Parce que la musique s’écrit aussi au féminin
Reportage
Mise à jour le 04/03/2022
Sommaire
Avec son « Académie des jeunes compositrices », l’Orchestre de chambre de Paris veut encourager les artistes féminines à franchir le pas de l’écriture et s’imposer dans le milieu de la création. Reportage lors d’un atelier auprès d’une formation à vents.
Sa mélodie s’échappe de l’orchestre à vents pour la première fois. Haeun Choi, 29 ans, entend les notes qu’elle a écrites jouées par des musiciens de l’Orchestre de chambre de Paris (OCP).
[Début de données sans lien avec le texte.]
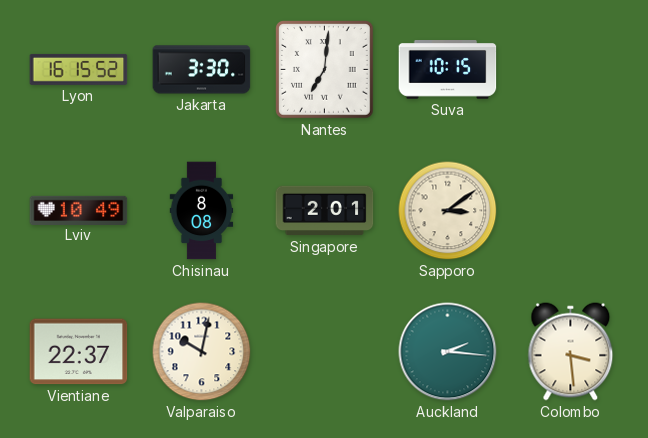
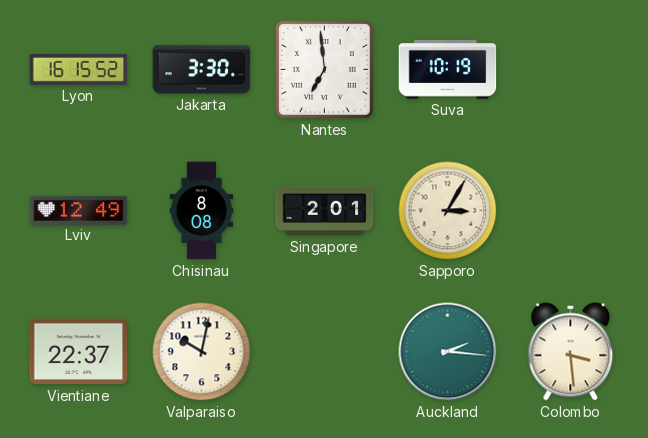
Nantes: 7:01 -> 6:59
Suva: 10:15 -> 10:19
Lviv: 10:49 -> 12:49
Sapporo: 3:09 -> 3:05
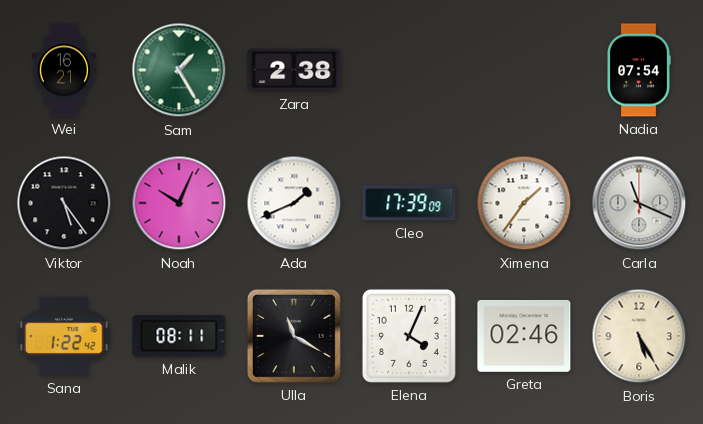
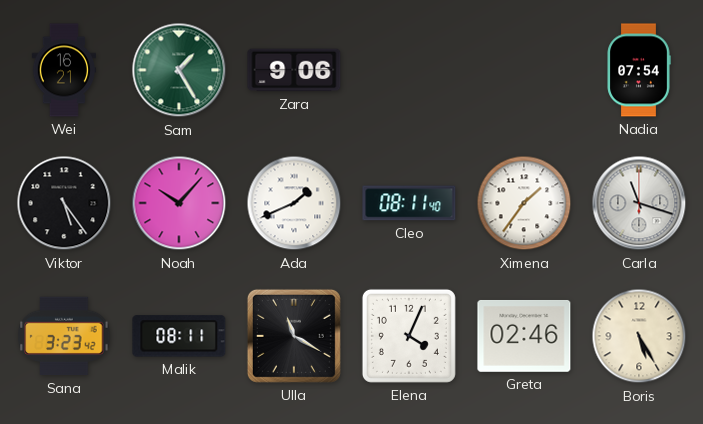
Zara: 2:38 -> 9:06
Noah: 10:04 -> 10:07
Cleo: 17:39 -> 08:11
Carla: 11:19 -> 11:18
Sana: 1:22 -> 3:23
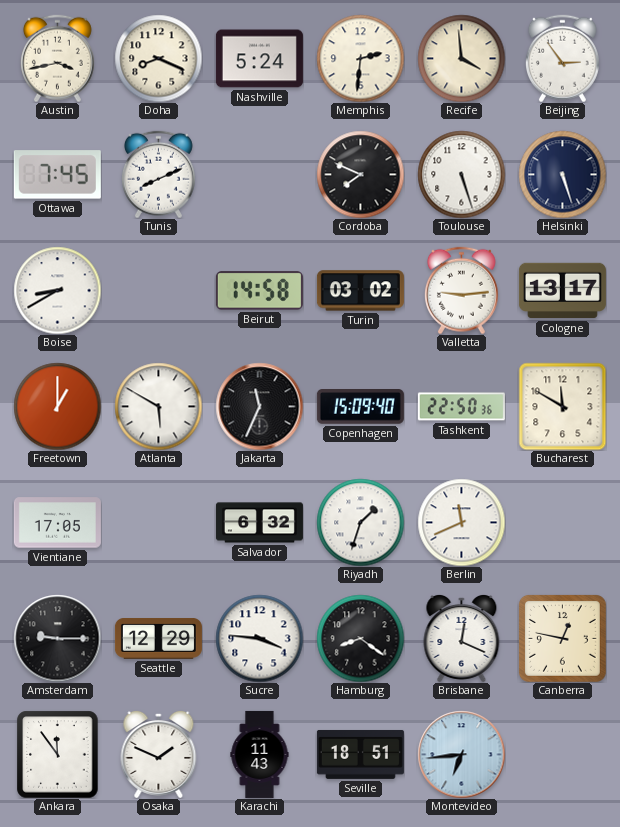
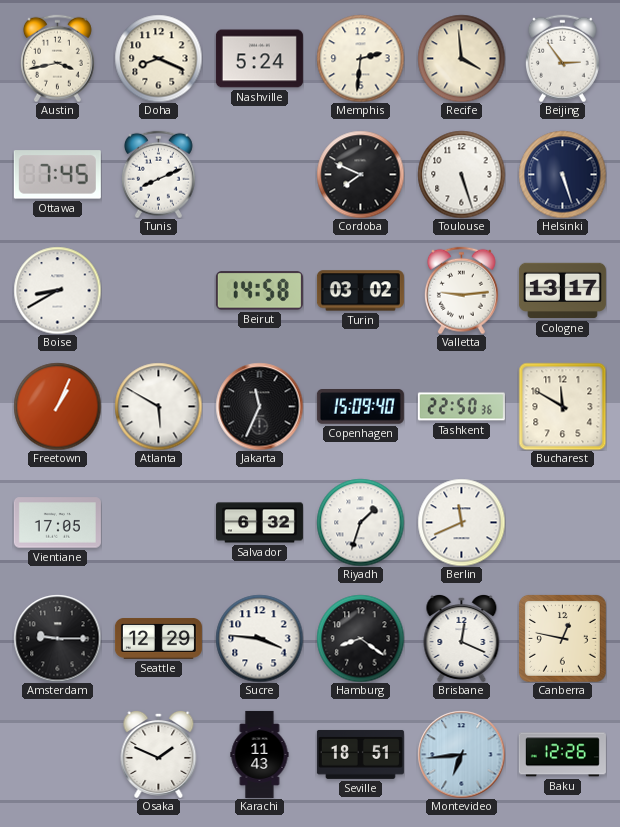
Freetown: 1:00 -> 1:04
Ankara: 11:54 -> none
Baku: none -> 12:26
Durant une bonne heure, le trompettiste, la bassoniste, le hautboïste et les deux flutistes décortiquent sa partition dans une salle de la Philharmonie (19e).
Ils reprennent des passages, proposent des variantes de sonorités, demandent des clarifications. « Je peux jouer moins fort aussi », suggère Adrien Ramon, alors qu’il teste différentes sourdines pour baisser le volume sonore de sa trompette. « Pour la dernière mesure, est-ce que tu veux une attaque avec la langue ou une variation d’air ?, interroge Fany Masseli, au basson, instrument de la famille du hautbois. Cela dépend de l’effet que tu veux donner. »
Un incubateur pour de jeunes créatrices
Depuis septembre 2021, Haeun participe à l’ « Académie des jeunes compositrices » de l’Orchestre de chambre de Paris. Ce n’est « ni une école, ni un conservatoire », plutôt un « un incubateur pour de jeunes créatrices et une opportunité de se former à l’écriture pour orchestre », précise l’OCP. Un espace de travail consacré à des musiciennes qui « n’osent pas encore franchir le pas de la composition ».
Comme Ana Meunier, 23 ans, Farnaz Modarresifar, 32 ans et Selim Jeon, 27 ans, Haeun a été sélectionnée au printemps dernier. Durant deux ans, elle va participer à des ateliers encadrés par Thomas Lacôte, compositeur et organiste, avec Clara Olivares, compositrice et pianiste de 28 ans. Au bout de la formation, les quatre musiciennes réaliseront une pièce d’orchestre qui sera jouée au théâtre du Châtelet sous la direction de Lars Vogt.
Seulement 1 % de compositrices en 2015
En 2021, 7 % des chefs d’orchestre des orchestres nationaux étaient des femmes, d’après les données compilées par le ministère de la Culture. Dans les festivals de musique, on comptait seules 7 directrices d’orchestre.
« Oui, il y a une faible présence des femmes en tant que chef d’orchestre. Encore plus en tant que compositrice », admet Nicolas Droin, directeur de l’Orchestre de chambre de Paris. « Nous avons été dans les premiers à nommé des femmes cheffes d’orchestre. Nous avons aussi un orchestre paritaire », défend celui qui est à la tête de l’OCP.
Même dans les classes de composition, il y a très peu de femmes. Il faut travailler sur des mécanismes encore plus profonds.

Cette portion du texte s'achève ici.